To make the tomato sauce
  1. Place olive oil and butter in a saucepan and place over medium heat. Add onion, garlic and celery and cook until softened. Add tomatoes and continue cooking until broken down. Add sage, basil and rosemary and continue to cook, stirring frequently, until sauce reduces and thickens. Season and set aside.
To make the cheese sauce
  1. Place the butter in a saucepan and set over medium heat to melt. Add flour and stir to combine. Add milk, a little at a time, while whisking. Continue to cook, whisking constantly, until mixture is thick and smooth. Remove from heat, add 150 grams taleggio and parmesan and whisk until smooth and combined. Set aside.
To prepare the vegetables
  1. Place a grill pan over high heat. Toss eggplant and zucchini in 2 tablespoons olive oil and season. Add eggplant and zucchini slices and char grill until starting to caramelise. Remove from grill and set aside.

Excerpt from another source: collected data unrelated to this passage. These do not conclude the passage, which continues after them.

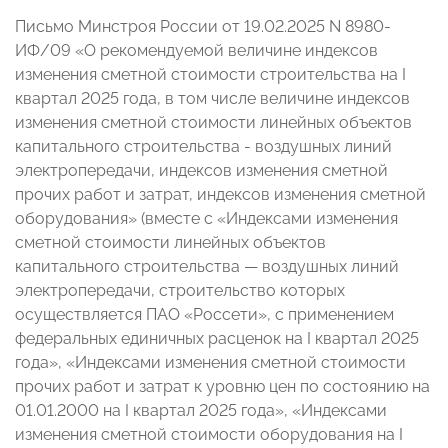
Письмо Минстроя России от 19.02.2025 N 8980-
ИФ/09 «О рекомендуемой величине индексов
изменения сметной стоимости строительства на I
квартал 2025 года, в том числе величине индексов
изменения сметной стоимости линейных объектов
капитального строительства - воздушных линий
электропередачи, индексов изменения сметной
прочих работ и затрат, индексов изменения сметной
оборудования» (вместе с «Индексами изменения
сметной стоимости линейных объектов
капитального строительства — воздушных линий
электропередачи, строительство которых
осуществляется ПАО «Россети», с применением
федеральных единичных расценок на I квартал 2025
года», «Индексами изменения сметной стоимости
прочих работ и затрат к уровню цен по состоянию на
01.01.2000 на I квартал 2025 года», «Индексами
изменения сметной стоимости оборудования на I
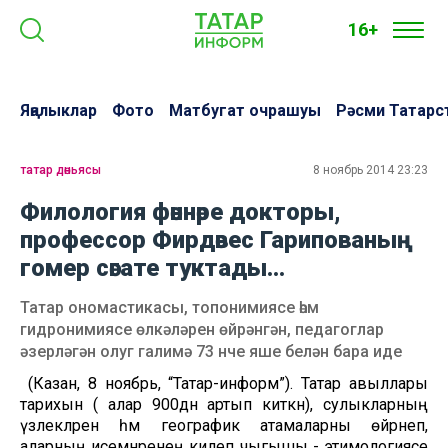
16+
Яңалыклар
Фото
Матбугат очрашуы
Рәсми Татарс
татар дөньясы
8 ноябрь 2014 23:23
Филология фәннәре докторы,
профессор Фирдәвес Гарипованың
гомер сәгате туктады...
Татар ономастикасы, топонимиясе һәм
гидронимиясе өлкәләрен өйрәнгән, педагоглар
әзерләгән олуг галимә 73 нче яше белән бара иде
(Казан, 8 ноябрь, “Татар-информ”). Татар авыллары
тарихын (ә алар 900дән артып киткән), сулыкларның
үзлекләрен һәм географик атамаларны өйрәнеп,
аларның исемнәренең килеп чыгышы - этимологиясе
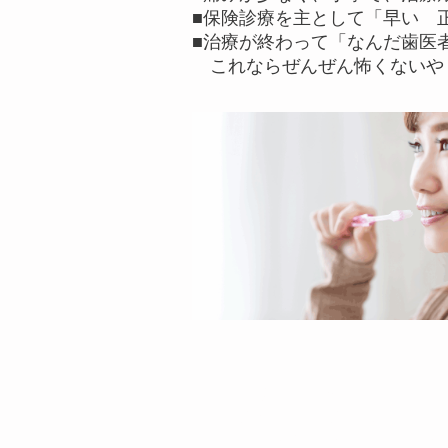
■保険診療を主として「早い 
■治療が終わって「なんだ歯医
これならぜんぜん怖くないや
【 スタッフ募集 】
◆日曜午前、土曜の夜
※時間・待遇応相談 ※資格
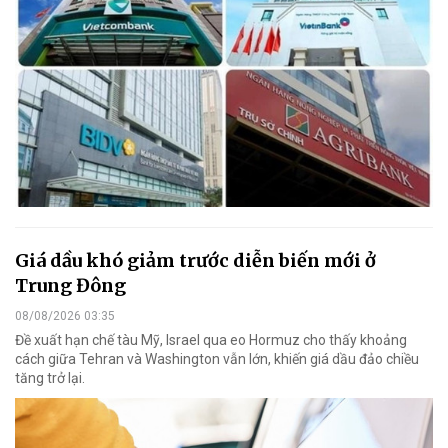
Giá dầu khó giảm trước diễn biến mới ở
Trung Đông
08/08/2026 03:35
Đề xuất hạn chế tàu Mỹ, Israel qua eo Hormuz cho thấy khoảng
cách giữa Tehran và Washington vẫn lớn, khiến giá dầu đảo chiều
tăng trở lại.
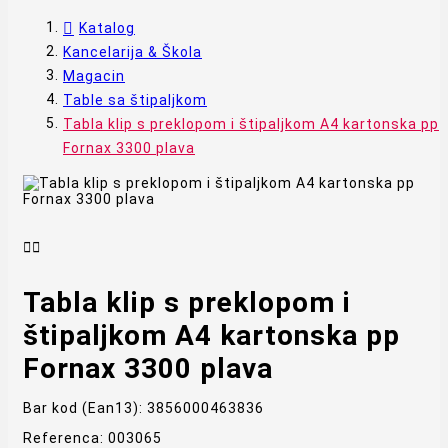
Katalog
Kancelarija & Škola
Magacin
Table sa štipaljkom
Tabla klip s preklopom i štipaljkom A4 kartonska pp
Fornax 3300 plava


Tabla klip s preklopom i
štipaljkom A4 kartonska pp
Fornax 3300 plava
Bar kod (Ean13):
3856000463836
Referenca:
003065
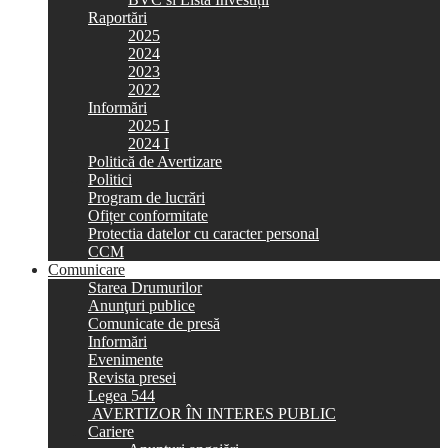
Raportări
2025
2024
2023
2022
Informări
2025 I
2024 I
Politică de Avertizare
Politici
Program de lucrări
Ofițer conformitate
Protectia datelor cu caracter personal
CCM
Comunicare
Starea Drumurilor
Anunţuri publice
Comunicate de presă
Informări
Evenimente
Revista presei
Legea 544
AVERTIZOR ÎN INTERES PUBLIC
Cariere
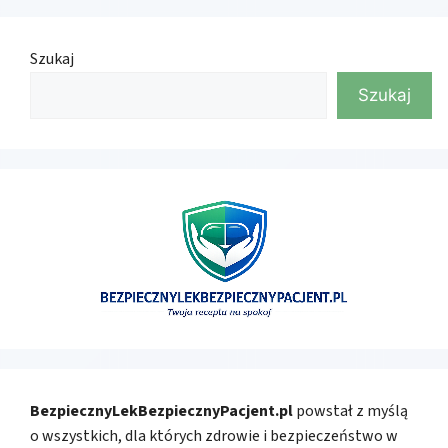
Szukaj
Szukaj
BezpiecznyLekBezpiecznyPacjent.pl
powstał z myślą
o wszystkich, dla których zdrowie i bezpieczeństwo w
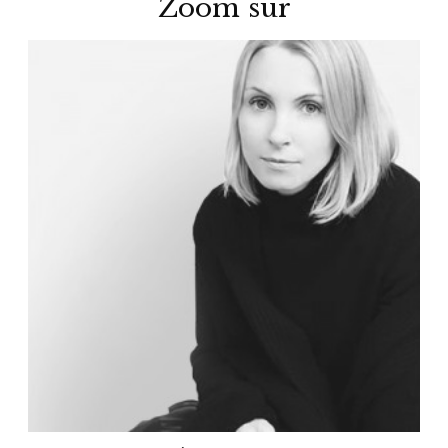
Zoom sur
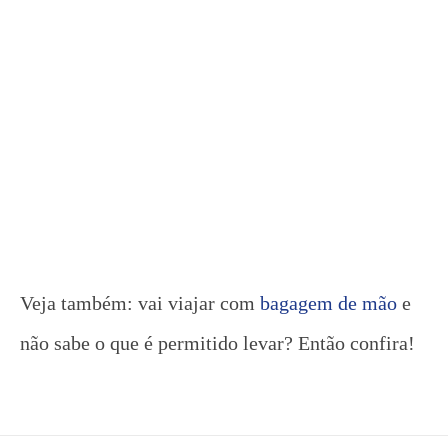
Veja também: vai viajar com
bagagem de mão
e
não sabe o que é permitido levar? Então confira!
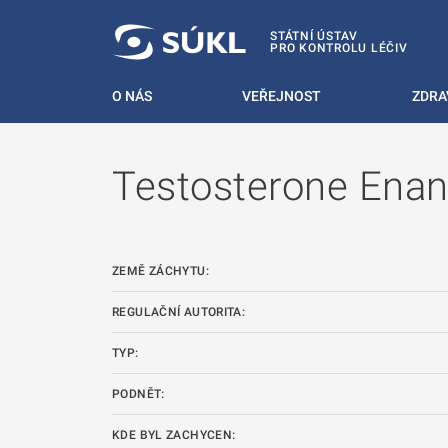
 NA HLAVNÍ OBSAH
STÁTNÍ ÚSTAV
PRO KONTROLU LÉČIV
O NÁS
VEŘEJNOST
ZDRA
Testosterone Enan
ZEMĚ ZÁCHYTU:
REGULAČNÍ AUTORITA:
TYP:
PODNĚT:
KDE BYL ZACHYCEN:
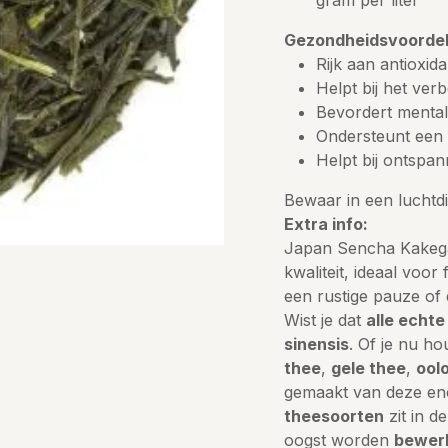
gram per liter
Gezondheidsvoordel
Rijk aan antioxi
Helpt bij het ver
Bevordert mental
Ondersteunt een g
Helpt bij ontspan
Bewaar in een luchtdi
Extra info:
Japan Sencha Kakega
kwaliteit, ideaal voor
een rustige pauze of
Wist je dat
alle echte
sinensis
. Of je nu h
thee
,
gele thee
,
ool
gemaakt van deze ene
theesoorten
zit in d
oogst worden
bewer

  2. Using tongs, hold capsicums over an open flame until skin blackens all over. Place in a bowl and cover with plastic wrap and leave to sit for 10 minutes.
  3. Peel skins from capsicums. Cut into slices, discarding seeds and membrane and set aside.
To assemble lasagne
  1. Spread a thin layer of the tomato sauce on a 26cm x 34cm baking tray. Cover with a layer of lasagne sheets. Continue to layer vegetables and lasagne sheets, finishing with a lasagne sheet. Spread with cheese sauce so that it is completely covered. Dot with remaining tallegio.

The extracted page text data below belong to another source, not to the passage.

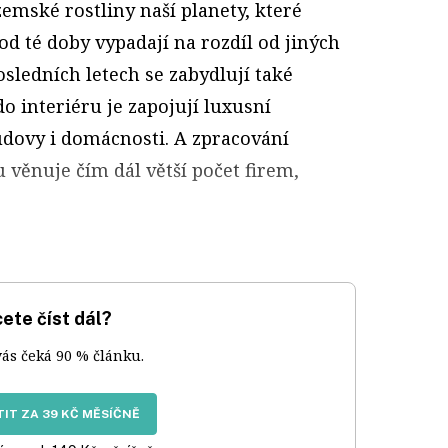
zemské rostliny naší planety, které
od té doby vypadají na rozdíl od jiných
osledních letech se zabydlují také
do interiéru je zapojují luxusní
udovy i domácnosti. A zpracování
 věnuje čím dál větší počet firem,
ete číst dál?
vás čeká 90 % článku.
IT ZA 39 KČ MĚSÍČNĚ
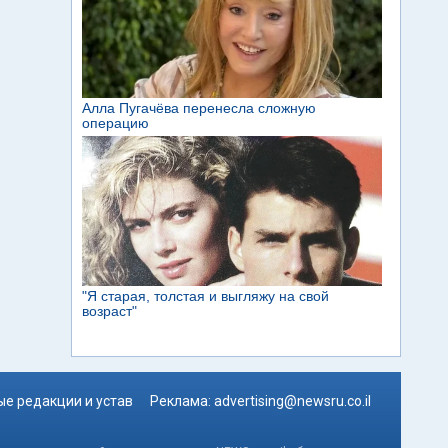
е редакции и устав
Реклама:
advertising@newsru.co.il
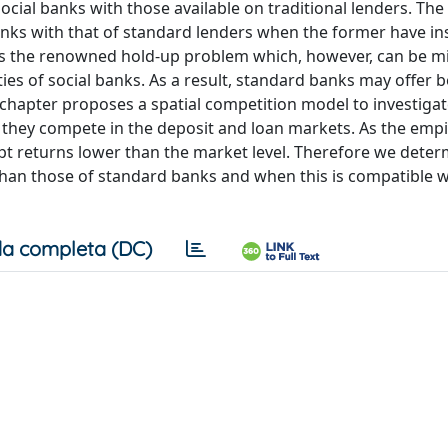
ocial banks with those available on traditional lenders. Th
anks with that of standard lenders when the former have in
ils the renowned hold-up problem which, however, can be m
ties of social banks. As a result, standard banks may offer b
d chapter proposes a spatial competition model to investiga
 they compete in the deposit and loan markets. As the empi
cept returns lower than the market level. Therefore we dete
than those of standard banks and when this is compatible w
a completa (DC)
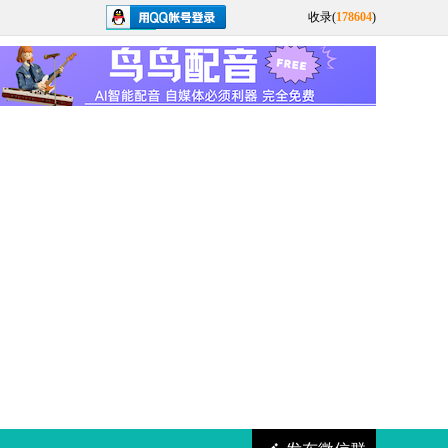
收录(
178604
)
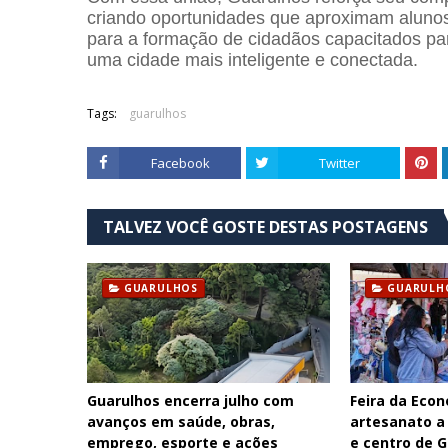
criando oportunidades que aproximam alunos 
para a formação de cidadãos capacitados pa
uma cidade mais inteligente e conectada.
Tags:
guarulhos
Facebook
Twitter
TALVEZ VOCÊ GOSTE DESTAS POSTAGENS
GUARULHOS
GUARULH
Guarulhos encerra julho com
Feira da Econ
avanços em saúde, obras,
artesanato a
emprego, esporte e ações
e centro de 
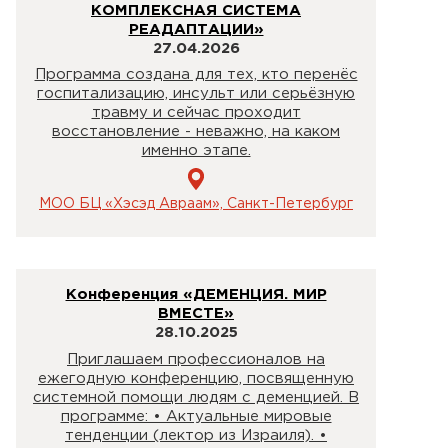
КОМПЛЕКСНАЯ СИСТЕМА
РЕАДАПТАЦИИ»
27.04.2026
Программа создана для тех, кто перенёс
госпитализацию, инсульт или серьёзную
травму и сейчас проходит
восстановление - неважно, на каком
именно этапе.
МОО БЦ «Хэсэд Авраам», Санкт-Петербург
Конференция «ДЕМЕНЦИЯ. МИР
ВМЕСТЕ»
28.10.2025
Приглашаем профессионалов на
ежегодную конференцию, посвященную
системной помощи людям с деменцией. В
программе: • Актуальные мировые
тенденции (лектор из Израиля). •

  2. Place in the oven to bake for 30-35 minutes or until cooked through and golden brown. Remove from oven and let stand 10 minutes.
To make the sourdough crumb
  1. Place sourdough bread into bowl of food processor and pulse to form crumbs. Place crumbs into frypan along with olive oil and set over a medium high heat. Stir continuously 3-4 minutes until crumbs are golden and crisp. Remove pan from heat and set aside.
For the pesto
  1. Combine pesto ingredients in a small bowl of food processor and blend until smooth sauce forms.
To serve
  1. Cut lasagne into rectangles and serve topped with sourdough crumb and pesto sauce.